Question

A 200 MW fission reactor consumes half its fuel in 3.00 y . How much ${}^{\mathbf{235}}\mathbf{U}$did it contain initially? Assume that all the energy generated arises from the fission of ${}^{\mathbf{235}}\mathbf{U}$ and that this nuclide is consumed only by the fission process.

Short answer

The mass of the Uranium is 462 kg.

Step-by-step solution

Write the given data from the question:

The power of the reactor, $P=200\mathrm{MW}$

The time, $∆t=3\mathrm{years}$

The molar number of the uranium, $M=235\mathrm{g}/\mathrm{mol}$

Determine the formulas to calculate the initially contain mass of the U235 :

The expression to calculate the released energy is given as follows.

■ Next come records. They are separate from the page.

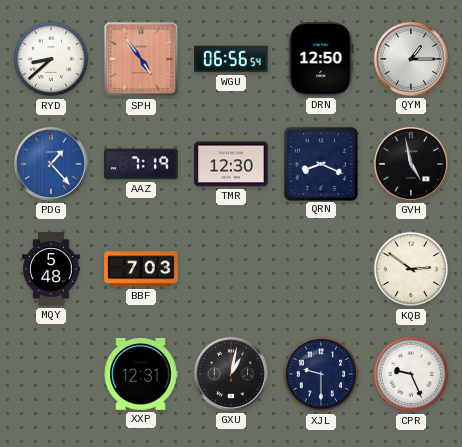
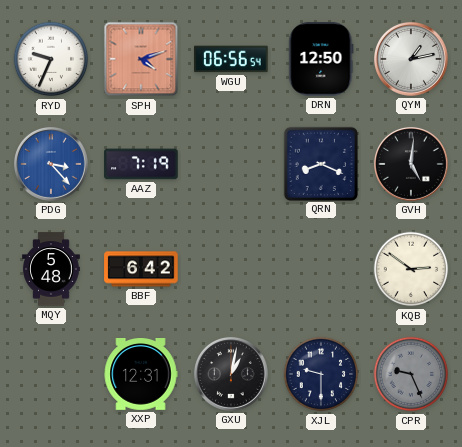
RYD: 8:38 -> 9:34
SPH: 4:54 -> 4:12
QYM: 1:15 -> 1:13
PDG: 1:23 -> 3:23
TMR: 12:30 -> none
GVH: 4:58 -> 5:01
BBF: 7:03 -> 6:42
CPR dial: white -> grey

$\mathit{E}\mathbf{=}\mathit{P}\mathbf{∆}\mathit{t}$ …… (1)

The expression to calculate the number of fission is given as follows.

$\mathit{n}\mathbf{=}\frac{\mathbf{E}}{\mathbf{Q}}$ …… (2)

Here,Qis the energy per fission.

The expression to calculate the number of nuclei is given as follows.

$\mathit{N}\mathbf{=}\mathbf{2}\mathit{n}$ …… (3)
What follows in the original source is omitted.